Obligado a elegir entre lo malo y lo peor, Felipe González se enfrentaba ayer con la más difícil prueba de su larga carrera política. Tras el encubrimiento bajo la túnica de la judicialización del caso Guerra y el caso Filesa, las acusaciones contra Rubio y Roldán, tan evidentes para la percepción social como las denuncias anteriores, han hecho estallar las estrechas costuras de los viejos artilugios protectores. La fábula del lobo enseña que no se puede jugar en vano con la confianza de la gente: si los destrozos producidos en la aldea por la alimaña del cuento deben endosarse al bromista que cansó a los vecinos con sus falsas alarmas, la trivialización de la corrupción y las dilaciones en su investigación han contribuido a que los casos de Roldán y Rubio agarraran sin defensas a los votantes socialistas. La bochornosa sesión de tortura -de tratos inhumanos y degradantes- aplicada a Rubio por el portavoz del PSOE en la comisión del Congreso muestra los peligros para los derechos fundamentales derivados de la brusca inversión de presunciones producida por la llegada del lobo.
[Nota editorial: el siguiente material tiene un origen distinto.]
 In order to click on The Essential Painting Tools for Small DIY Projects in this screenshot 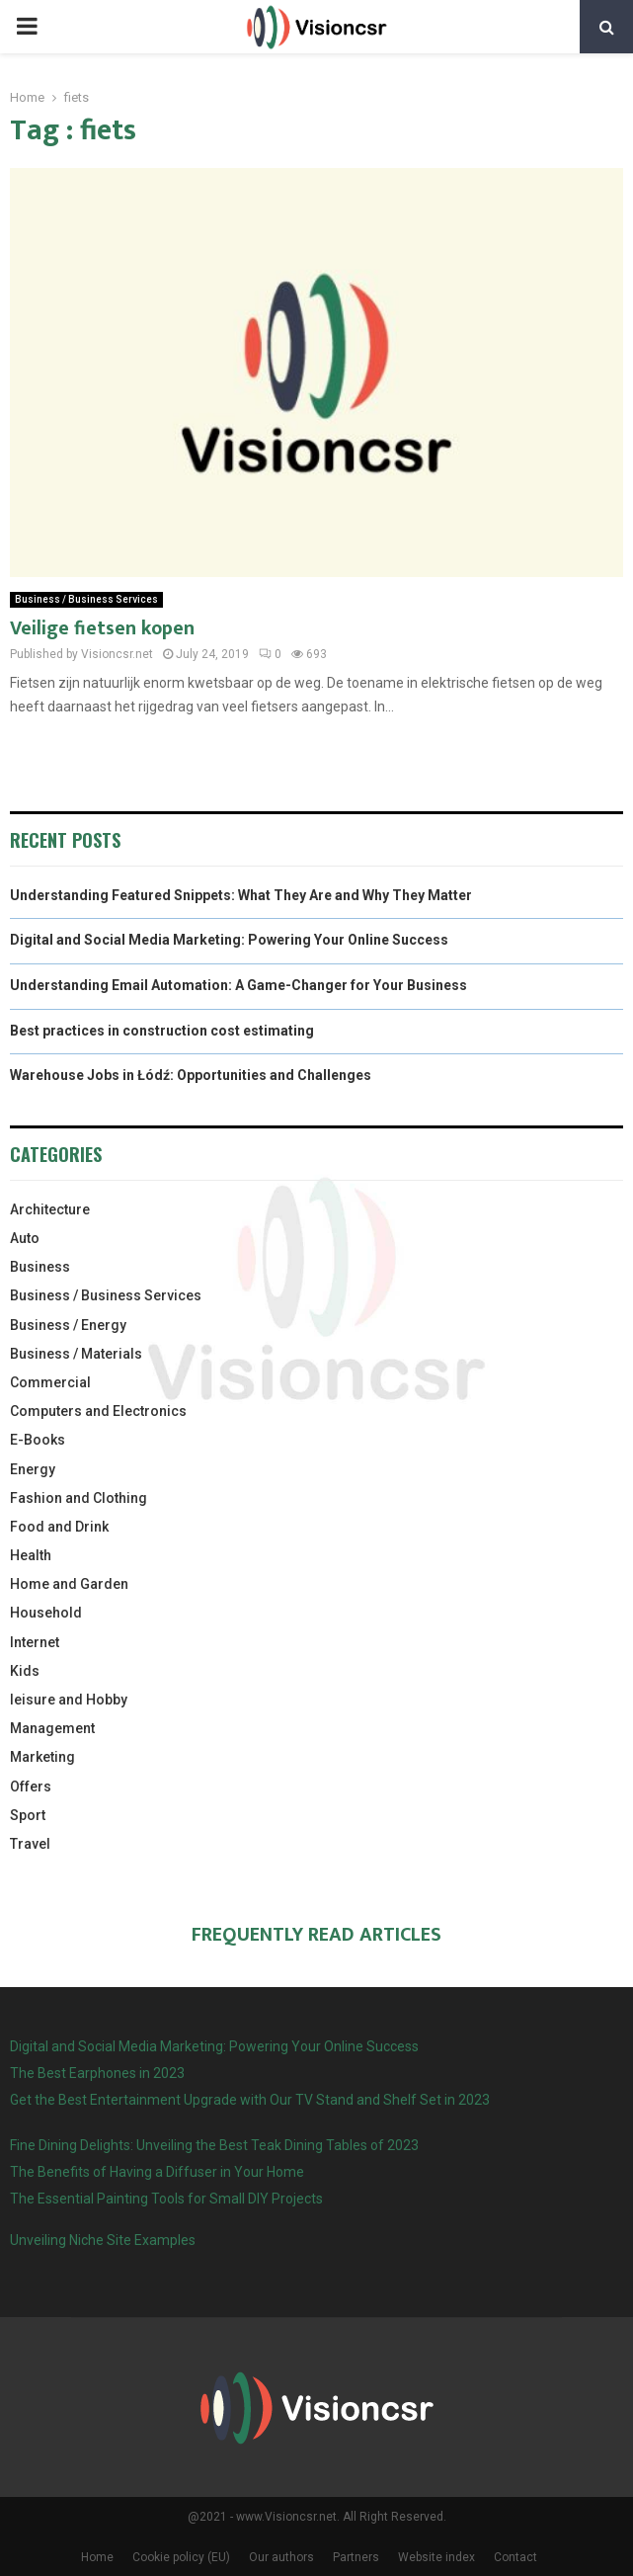, I will do `click(166, 2198)`.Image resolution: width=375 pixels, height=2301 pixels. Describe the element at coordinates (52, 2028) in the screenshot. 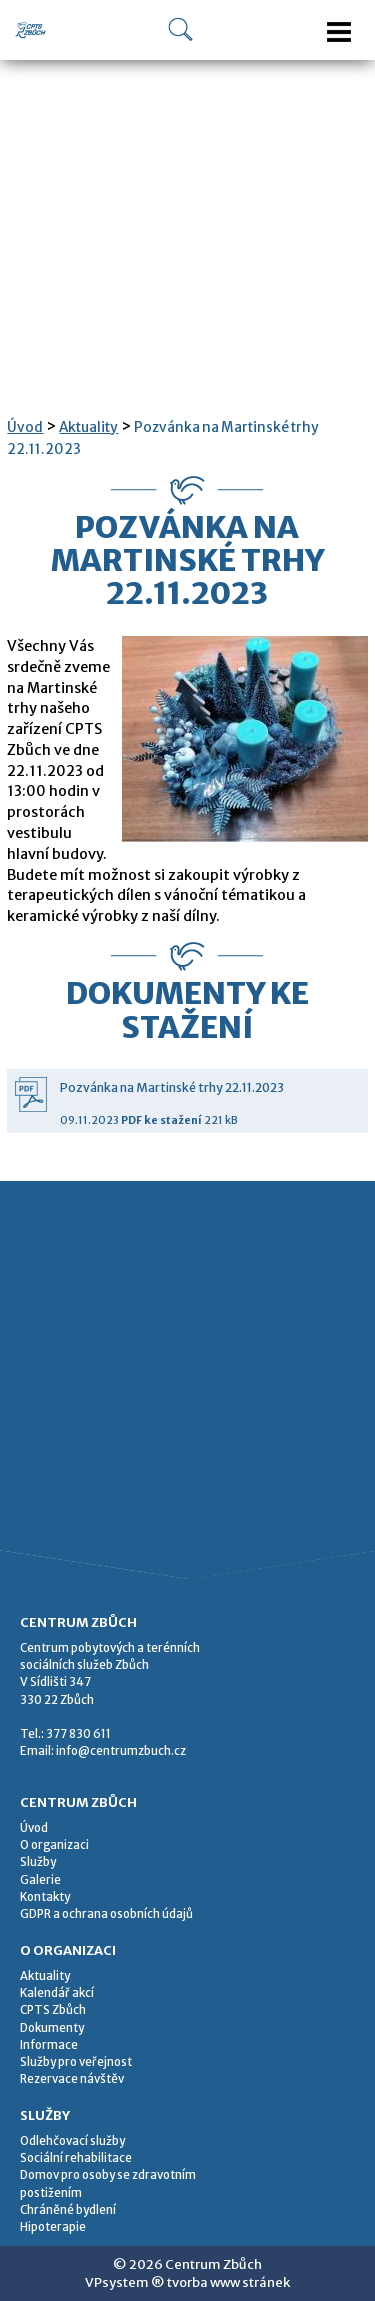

La aplicación por Aznar de la doctrina de la responsabilidad política para exigir la dimisión de Felipe González como presidente del Gobierno por sus decisiones u omisiones relacionadas con la propagación de las prácticas corruptas de algunos altos cargos de la Administración estuvo lógicamente sesgada por los cálculos de interés y la estrategia del PP; tampoco la exigencia de una disolución anticipada de las Cortes se libra de esos condicionamientos partidistas. Pero la crisis interna del PSOE y la inminencia de las elecciones europeas y andaluzas podrían hacer marchar a las cosas en esa dirección: si en el 12-J se registrase una abultada derrota del Gobierno, y si las tensiones intrapartidistas rompiesen la disciplina del grupo parlamentario socialista, los comicios en otoño serían casi inevitables.

El flanco débil de los compromisos del presidente del Gobierno para combatir la corrupción no es su mayor o menor grado de convicción íntima y de sinceridad personal sino la previa incapacidad de su gobierno para erradicar las malas hierbas crecidas durante doce años de mandato. El motor de Felipe González durante la campaña electoral del 6-J fue su resistencia a salir de la historia política española por la puerta de atrás y acosado por las sombras de la corrupción. Tras ser revalidado en las urnas por cuarta vez, el presidente del Gobierno anunció su disposición a dar a la política española un impulso democrático, programa que incluía la rendición de cuentas sobre el caso Filesa, una nueva ley de partidos para suprimir su financiación ilegal y la lucha contra cualquier forma de venalidad política: la escoba enarbolada en la primavera de 1993, sin embargo, no llegó a salir del trastero del Gobierno en los diez meses siguientes.